HOW TO COMPLETE THIS TASK:
If a line in the records below holds the string "Porte", count it; give only the total.

= = = = = = =

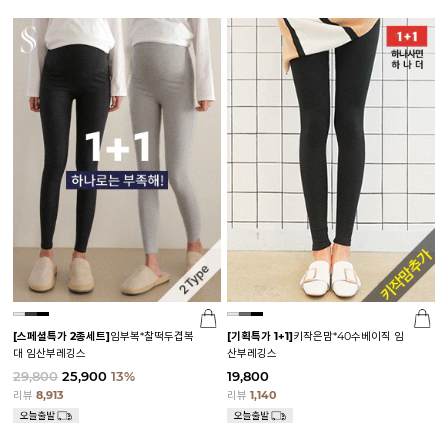
[스페셜특가 2종세트]
임부복*찰떡두겹복
[기획특가 1+1]
키작은맘*40수베이직 임
대 임산부레깅스
산부레깅스
29,800
25,900
13%
19,800
리뷰
8,913
리뷰
1,140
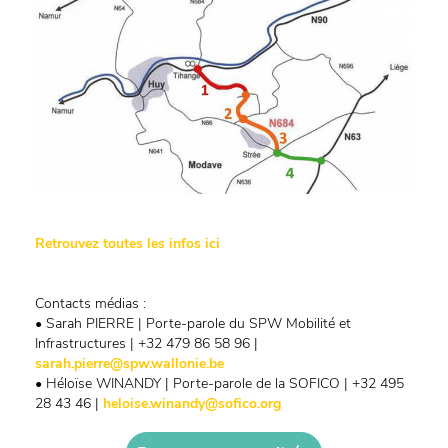
Retrouvez toutes les infos ici
Contacts médias :
• Sarah PIERRE | Porte-parole du SPW Mobilité et
Infrastructures | +32 479 86 58 96 |
sarah.pierre@spw.wallonie.be
• Héloïse WINANDY | Porte-parole de la SOFICO | +32 495
28 43 46 |
heloise.winandy@sofico.org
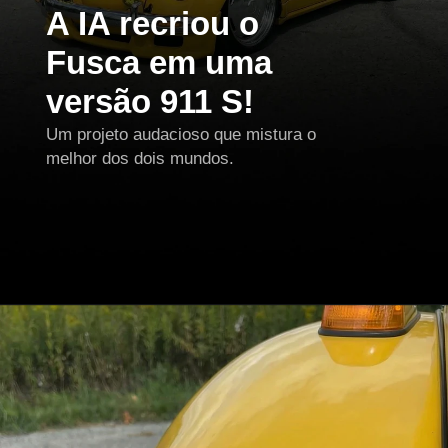
A IA recriou o
Fusca em uma
versão 911 S!
Um projeto audacioso que mistura o
melhor dos dois mundos.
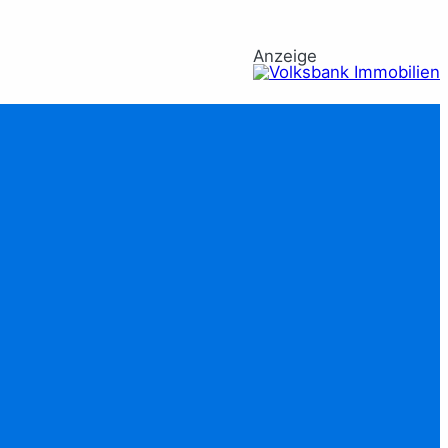
Anzeige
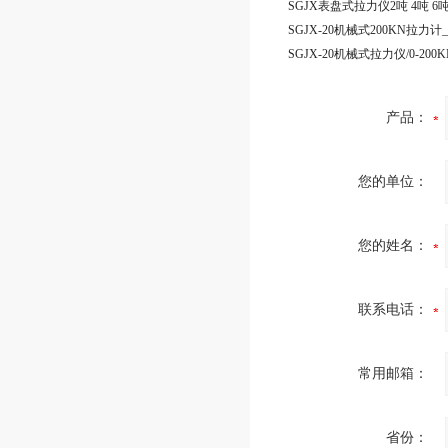
产品：
您的单位：
您的姓名：
联系电话：
常用邮箱：
省份：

= = = = = = =

RESULT FOR THIS EXERCISE:
2